Shows also go on hiatus which, as you probably know, is show biz talk for vacation. So you'll be looking at a lot of reruns. Some shows come back. Some find that the locks have been changed and their stuff is on the curb.
Like a head coach heading down the stretch with a losing record, viewers can take this opportunity to try out new shows. Ally too whacked for you? Send in Roswell to run a few plays. Give a listen at work to what everyone else is watching. Maybe West Wing is more to your liking than Drew Carey. Friends is almost unwatchable. Give Gilmore Girls a shot.
A few years ago NBC adopted the philosophy of "if you haven't seen it, it's not a rerun" which translated into "it's new to you" for on-air promos.

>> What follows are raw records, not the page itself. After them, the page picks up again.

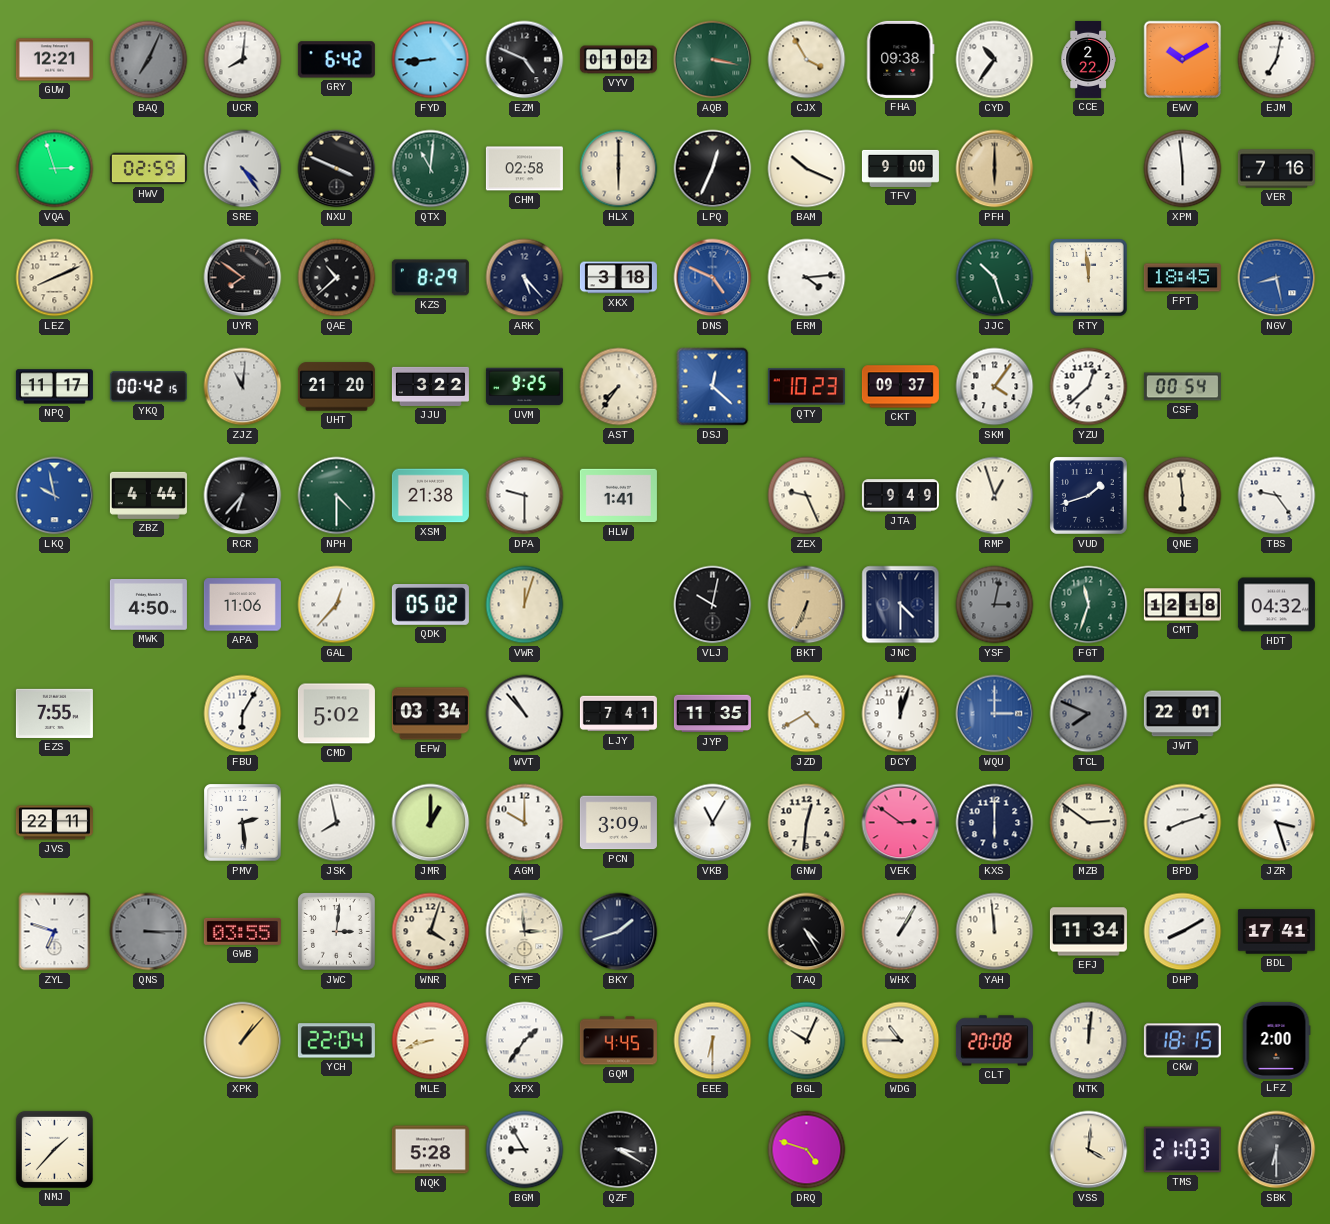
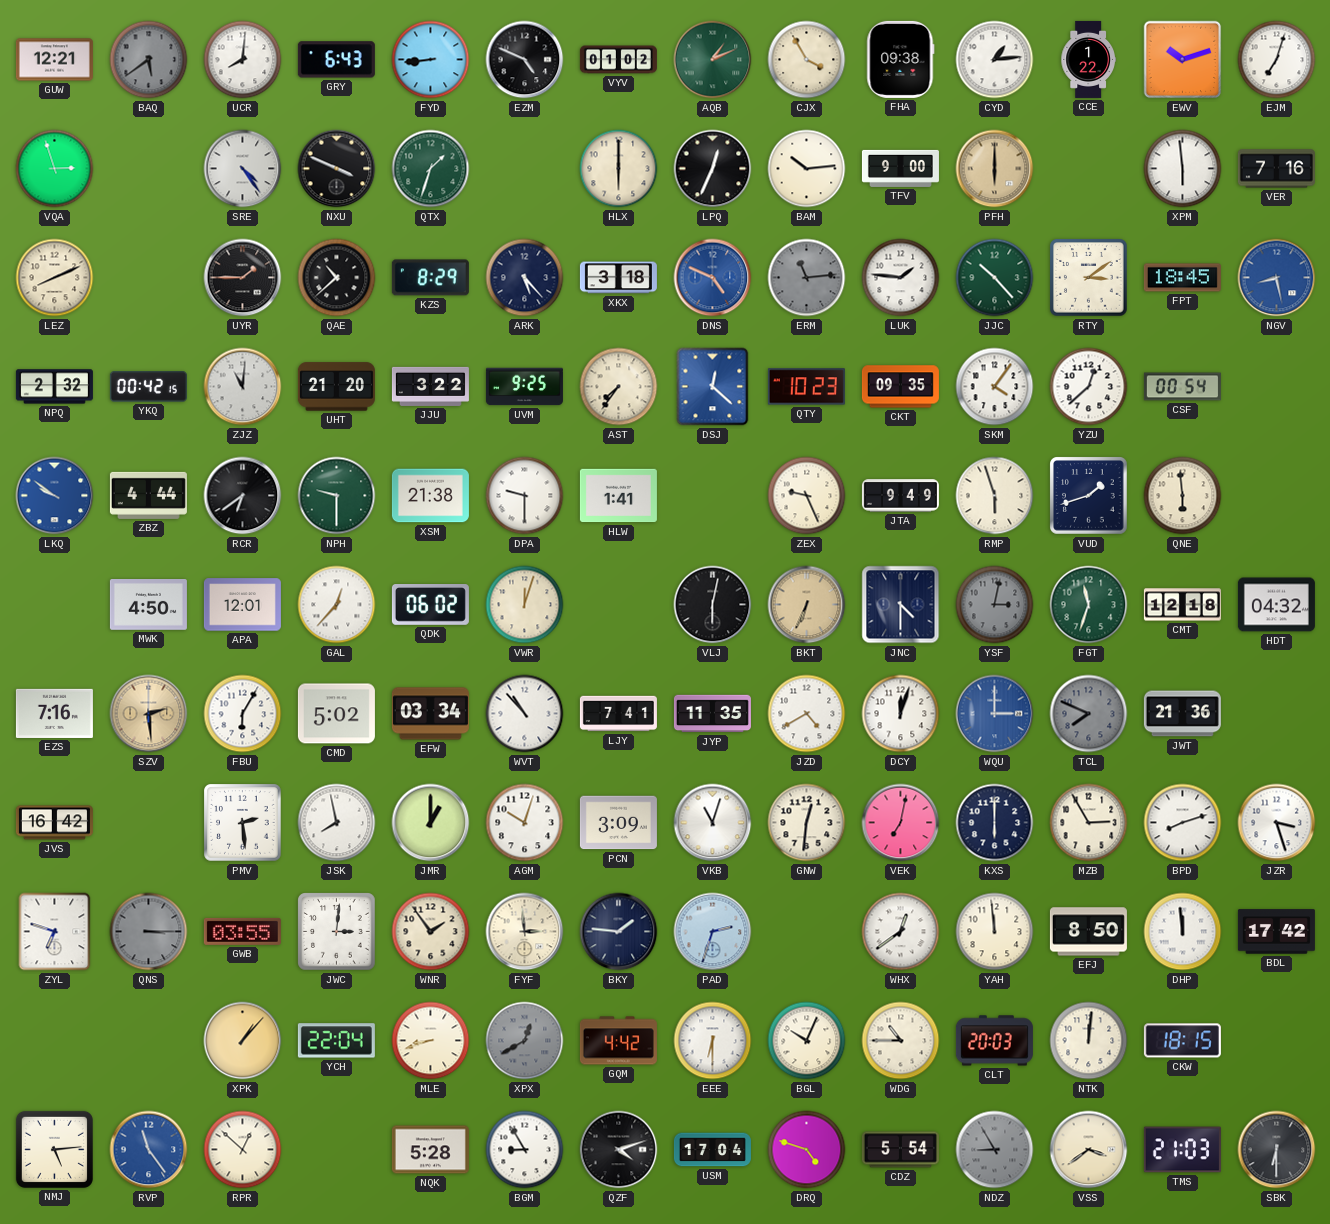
BAQ: 7:04 -> 5:39
GRY: 6:42 -> 6:43
AQB: 3:17 -> 1:11
CYD: 10:36 -> 1:14
CCE: 2:22 -> 1:22
EWV: 10:10 -> 10:12
EJM: 7:02 -> 7:03
HWV: 02:59 -> none
QTX: 11:01 -> 1:33
CHM: 02:58 -> none
BAM: 10:19 -> 10:14
UYR: 7:51 -> 1:45
ERM: 4:14 -> 11:14
ERM dial: white -> grey
LUK: none -> 1:46
JJC: 10:27 -> 10:23
RTY: 11:59 -> 3:09
NPQ: 11:17 -> 2:32
CKT: 09:37 -> 09:35
LKQ: 9:58 -> 9:51
RCR: 6:37 -> 6:39
NPH: 4:30 -> 9:30
RMP: 12:57 -> 5:57
TBS: 9:24 -> none
APA: 11:06 -> 12:01
QDK: 05:02 -> 06:02
VLJ: 10:02 -> 6:02
EZS: 7:55 -> 7:16
SZV: none -> 2:29
JWT: 22:01 -> 21:36
JVS: 22:11 -> 16:42
AGM: 10:00 -> 10:03
VKB: 11:05 -> 11:03
VEK: 2:51 -> 7:02
MZB: 2:51 -> 2:55
WNR: 4:03 -> 1:54
BKY: 1:42 -> 1:46
PAD: none -> 2:33
TAQ: 4:25 -> none
WHX: 1:05 -> 12:39
EFJ: 11:34 -> 8:50
DHP: 8:10 -> 11:59
BDL: 17:41 -> 17:42
XPX: 1:36 -> 12:40
XPX dial: white -> grey
GQM: 4:45 -> 4:42
CLT: 20:08 -> 20:03
LFZ: 2:00 -> none
NMJ: 1:37 -> 5:14
RVP: none -> 11:24
RPR: none -> 12:52
QZF: 3:20 -> 4:12
USM: none -> 17:04
CDZ: none -> 5:54
NDZ: none -> 8:55
VSS: 4:01 -> 3:39
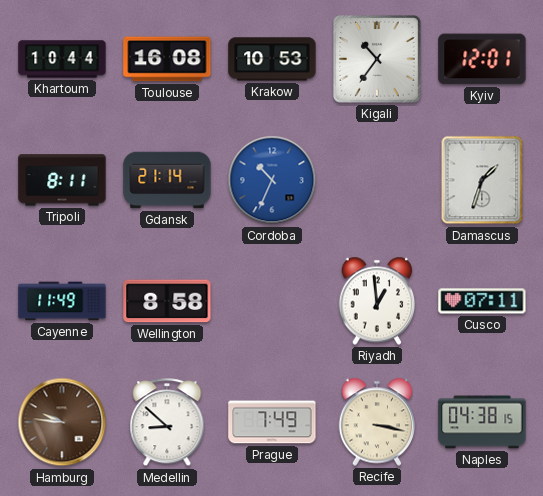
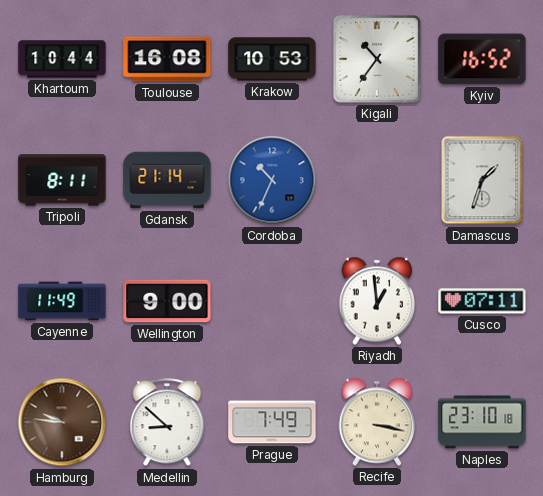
Kyiv: 12:01 -> 16:52
Wellington: 8:58 -> 9:00
Naples: 04:38 -> 23:10
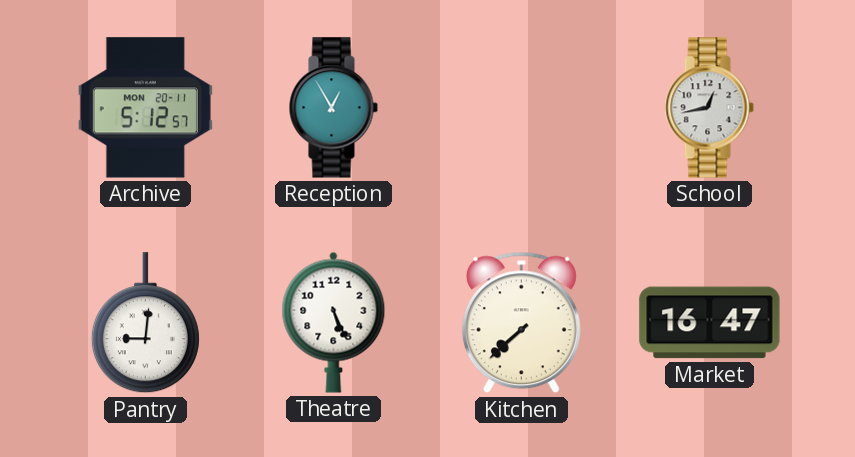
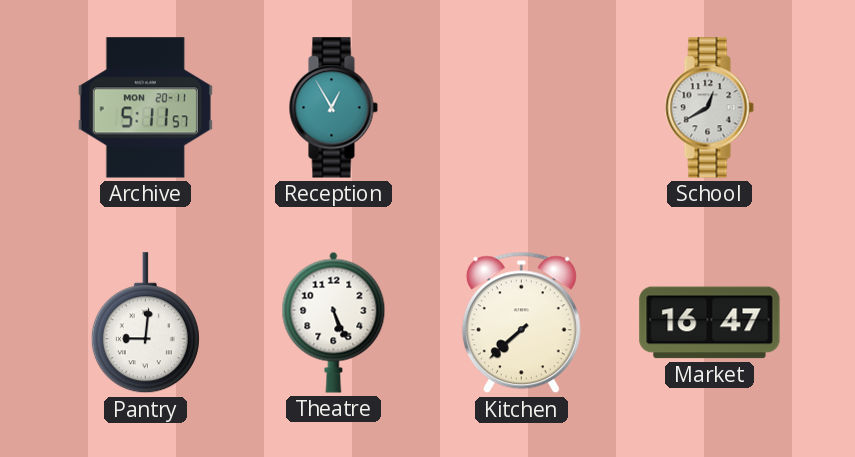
Archive: 5:12 -> 5:11
School: 12:43 -> 12:40
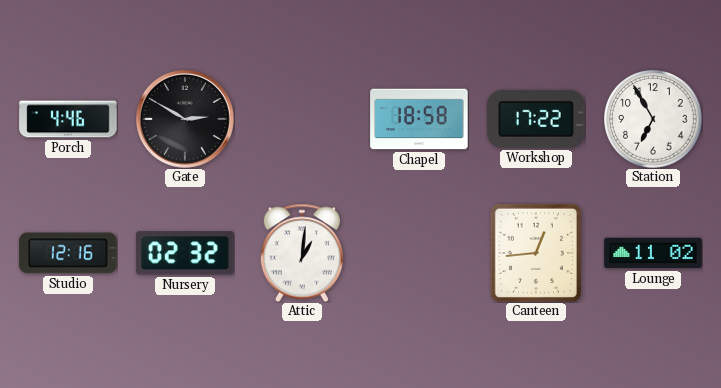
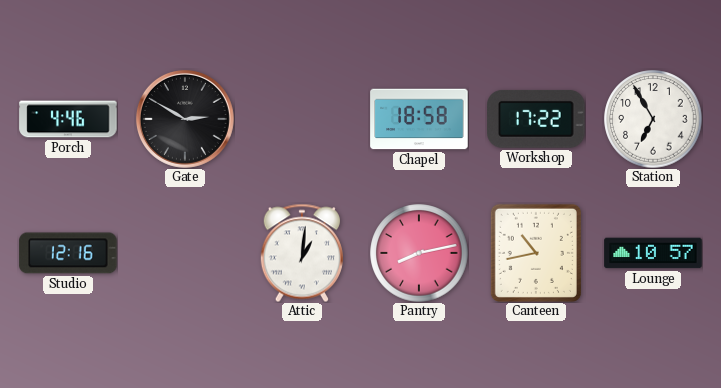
Nursery: 02:32 -> none
Pantry: none -> 8:13
Canteen: 12:44 -> 10:43
Lounge: 11:02 -> 10:57
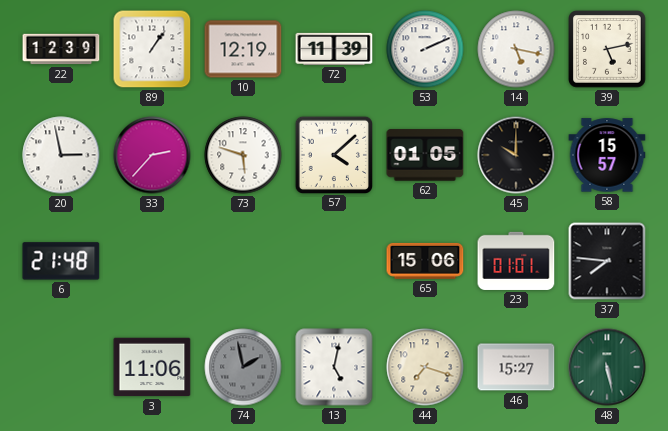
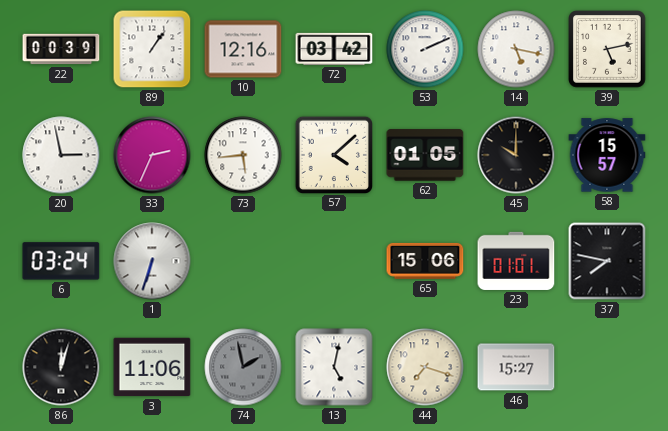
22: 12:39 -> 00:39
10: 12:19 -> 12:16
72: 11:39 -> 03:42
33: 2:37 -> 2:34
73: 5:48 -> 5:44
6: 21:48 -> 03:24
1: none -> 6:33
37: 7:46 -> 7:47
86: none -> 12:03
48: 5:28 -> none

While that looked like a lame attempt to stretch out their thin programming ranks, they were essentially correct.
It stands to reason that, if every show were great, we'd never get anything done, or be incredibly frustrated trying to watch them all. The TV season at one time was 26 weeks long. Can you imagine? It's whittled its way down to 22, although the networks are trying to bump that back up a little.
That brings up another point. It makes sense for all involved. The advantage to actors and production folks for a 22 show season is four weeks fewer with 18 hour days. The other is that break-out stars can squeeze in a movie role or two during the off time. The problem is that most of these dimwits are no more talented than the guy who asks you if you want paper or plastic. You've got to make the money now.
Norm MacDonald made it known when his show debuted that he wanted to hit 100 episodes and grab his parachute. That's the magic number for syndication. Macdonald will probably go beyond his sitcom, but you have to question why a guy would turn off the gravy spigot like that. The more episodes he produces, the more money he gets on "the back end." (By the way, that's more show biz/agent talk).
Cynthia Geary never has to work again. You remember her as Shelly on Northern Exposure (or maybe not). In any case, while the show was in production in Washington State, she lived in housing provided by the studio and saved her paychecks. She came back in some dreadful sitcom last season that tanked, but suffered no more than a slightly bruised ego.
This has split into two columns, which I will now try to sew back together.
We don't need a 26-episode schedule anymore, though it would be nice to enjoy the good shows a little longer during each season. The actors, however, should push for it. After the New Year, new shows will premiere, so now is the time to check out the programs likely to return to see if you want to add them to your lineup.
Be like a real network programmer. Add shows, cancel shows and complain that the ratings can't possibly be accurate.